As was the case with Prince the deluge is at a price. Where once White’s music was meticulous, minimalist even, lately he’s started to ship the stuff by the tonne. Listening to those recent records, it’s difficult not to conclude they were a great deal more enjoyable to make than they are to actually sit through. With indulgence replacing discipline, unless you’re a die-hard, it’s been difficult to keep up, or even care that much.
Perhaps Sea Of Cowards is where he starts to turn things around. Working with Mosshart, Dean Fertita of Queens Of The Stone Age and Raconteurs bassist Jack Lawrence, White – orchestrating the chaos from behind the drum-kit – has dialled down the excesses of DW debut Horehound, a record that blurted an oil tanker worth of sludgy riffs on the listener’s lap and didn’t stick around to clean up.
Instead, Sea Of Cowards tips its hat to cask-aged songwriting virtues, with melodies that linger and choruses you can actually hum. The thrill factor is particularly high whenever White and Mosshart gather around a microphone and go at it like a pair of drunks in a knife-fight, as they do on the Sabbath-esque opener ‘Blue Blood Blues’. Wrestling for alpha dog status, there are moments when the record doesn’t feel large enough to contain their dueling egos.
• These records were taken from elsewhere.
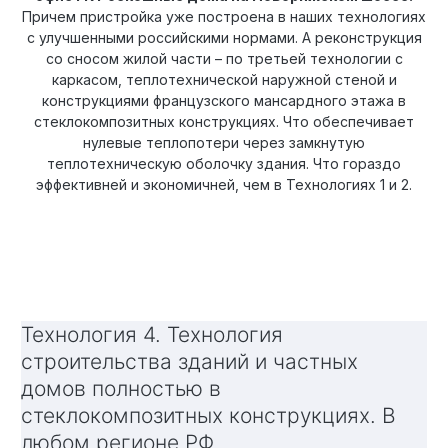
Причем пристройка уже построена в наших технологиях
с улучшенными российскими нормами. А реконструкция
со сносом жилой части – по третьей технологии с
каркасом, теплотехнической наружной стеной и
конструкциями французского мансардного этажа в
стеклокомпозитных конструкциях. Что обеспечивает
нулевые теплопотери через замкнутую
теплотехническую оболочку здания. Что гораздо
эффективней и экономичней, чем в Технологиях 1 и 2.
Технология 4. Технология
строительства зданий и частных
домов полностью в
стеклокомпозитных конструкциях. В
любом регионе РФ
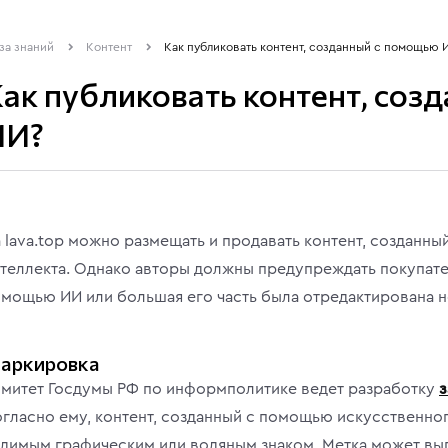
за знаний
Контент
Как публиковать контент, созданный с помощью 
ак публиковать контент, со
ИИ?
 lava.top можно размещать и продавать контент, созданн
теллекта. Однако авторы должны предупреждать покупателе
мощью ИИ или большая его часть была отредактирована 
аркировка
митет Госдумы РФ по информполитике ведет разработку
з
гласно ему, контент, созданный с помощью искусственног
димым графическим или водяным знаком. Метка может выг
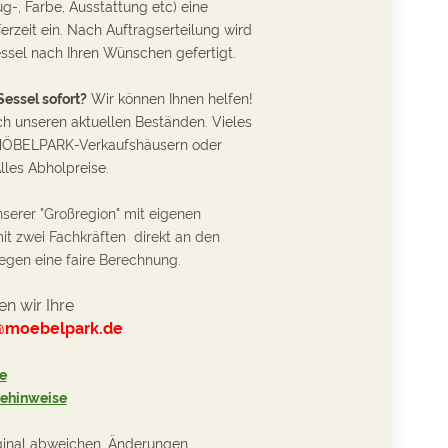
g-, Farbe, Ausstattung etc) eine
rzeit ein. Nach Auftragserteilung wird
sel nach Ihren Wünschen gefertigt.
essel sofort?
Wir können Ihnen helfen!
ch unseren aktuellen Beständen. Vieles
n MÖBELPARK-Verkaufshäusern oder
Alles Abholpreise.
nserer "Großregion" mit eigenen
it zwei Fachkräften direkt an den
gen eine faire Berechnung.
n wir Ihre
@moebelpark.de
e
gehinweise
ginal abweichen, Änderungen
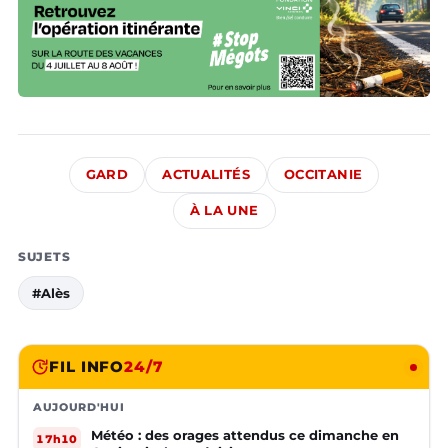
GARD
ACTUALITÉS
OCCITANIE
À LA UNE
SUJETS
#Alès
FIL INFO
24/7
AUJOURD'HUI
Météo : des orages attendus ce dimanche en
17h10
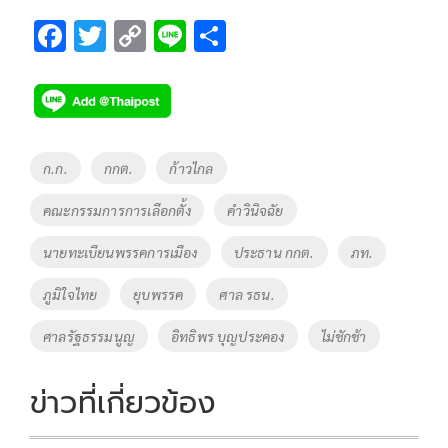
F
T
C
Li
S
ac
wi
o
n
h
e
tt
p
e
ar
b
er
y
e
o
Li
Tags
ก.ก.
กกต.
ก้าวไกล
o
n
คณะกรรมการการเลือกตั้ง
คำวินิจฉัย
k
k
นายทะเบียนพรรคการเมือง
ประธาน กกต.
ภท.
ภูมิใจไทย
ยุบพรรค
ศาล รธน.
ศาลรัฐธรรมนูญ
อิทธิพร บุญประคอง
ไม่ชักช้า
ข่าวที่เกี่ยวข้อง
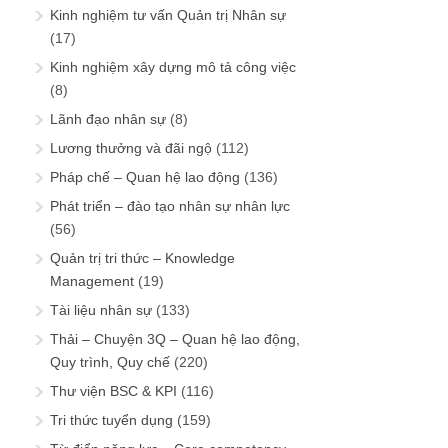
Kinh nghiệm tư vấn Quản trị Nhân sự
(17)
Kinh nghiệm xây dựng mô tả công việc
(8)
Lãnh đạo nhân sự
(8)
Lương thưởng và đãi ngộ
(112)
Pháp chế – Quan hệ lao động
(136)
Phát triển – đào tạo nhân sự nhân lực
(56)
Quản trị tri thức – Knowledge
Management
(19)
Tài liệu nhân sự
(133)
Thải – Chuyện 3Q – Quan hệ lao động,
Quy trình, Quy chế
(220)
Thư viện BSC & KPI
(116)
Tri thức tuyển dụng
(159)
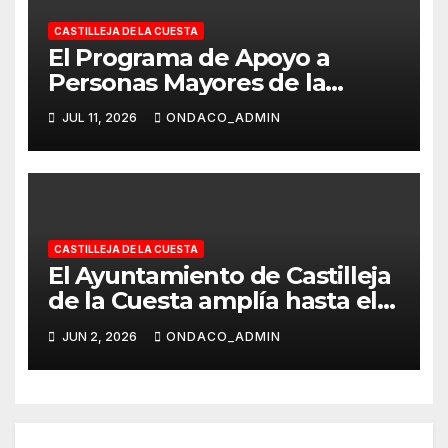
CASTILLEJA DE LA CUESTA
El Programa de Apoyo a
Personas Mayores de la
Policía Local cumple una
JUL 11, 2026
ONDACO_ADMIN
década de servicio público
velando por su seguridad y
bienestar cada verano
CASTILLEJA DE LA CUESTA
El Ayuntamiento de Castilleja
de la Cuesta amplía hasta el
30 de septiembre las solicitud
JUN 2, 2026
ONDACO_ADMIN
de las ayudas destinadas a
Comunidades e
Intercomunidades de
propietarios/as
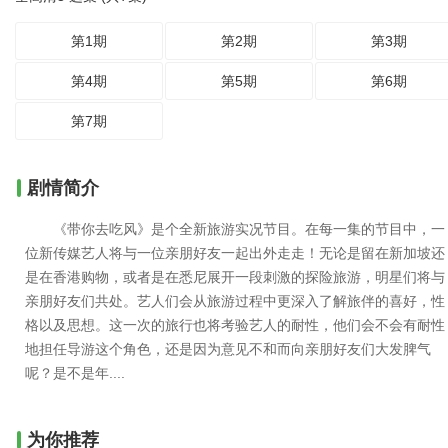
第1期
第2期
第3期
第4期
第5期
第6期
第7期
剧情简介
《带你去吃风》是个全新旅游实况节目。在每一集的节目中，一
位新传媒艺人将与一位亲朋好友一起出外走走！无论是留在新加坡还
是在香港购物，或者是在悉尼展开一段刺激的探险旅游，明星们将与
亲朋好友们共处。艺人们会从旅游过程中更深入了解旅伴的喜好，性
格以及思想。这一次的旅行也将考验艺人的耐性，他们会不会有耐性
地担任导游这个角色，还是因为意见不和而向亲朋好友们大发脾气
呢？是不是年....
为你推荐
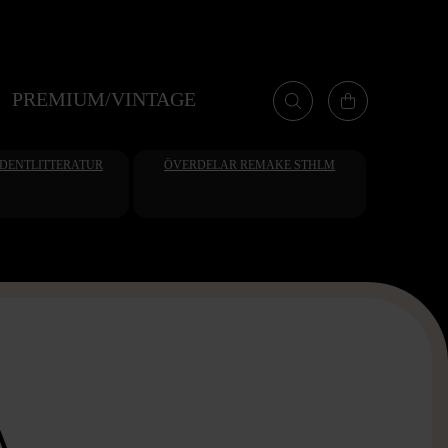
PREMIUM/VINTAGE
UDENTLITTERATUR
ÖVERDELAR REMAKE STHLM
A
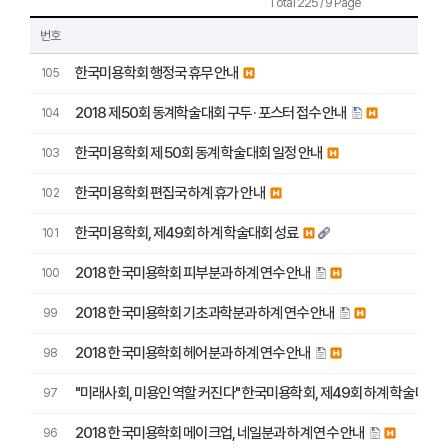
Total 225 / 9 Page
번호
한국미용학회 행정국 휴무 안내
105
2018 제50회 동계학술대회 구두 · 포스터 접수 안내
104
한국미용학회 제 50회 동계 학술대회 일정 안내
103
한국미용학회 편집국 하계 휴가 안내
102
한국미용학회, 제49회 하계 학술대회 성료
101
2018 한국미용학회 피부분과 하계 연수 안내
100
2018 한국미용학회 기초과학분과 하계 연수 안내
99
2018 한국미용학회 헤어분과 하계 연수 안내
98
"미래사회, 미용인 역할 커진다" 한국미용학회, 제49회 하계 학술대회 
97
2018 한국미용학회 메이크업, 네일분과 하계 연수 안내
96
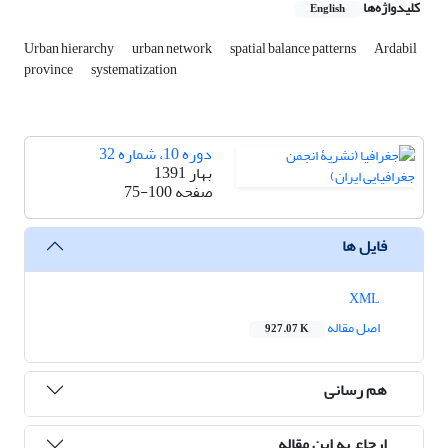
کلیدواژه‌ها
English
Urban hierarchy
urban network
spatial balance patterns
Ardabil
province
systematization
دوره 10، شماره 32
بهار 1391
صفحه
75-100
فایل ها
XML
اصل مقاله
927.07 K
هم رسانی
ارجاع به این مقاله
Indeed, where Horehound too often lost its way amid monsoon quantities of blues guitars, Sea Of Cowards maintains a laser-eyed focus on the Big Pop Moment. Single ‘Die By The Drop’ may be hobbled by a quirky time signature, yet beneath its jewel-box intricacies, there’s a refreshing directness, especially in Mosshart‘s raw-meat vocals. Almost as good is Hammond-fueled stomper ‘Gasoline’, a Stones pastiche with fire in its fingertips.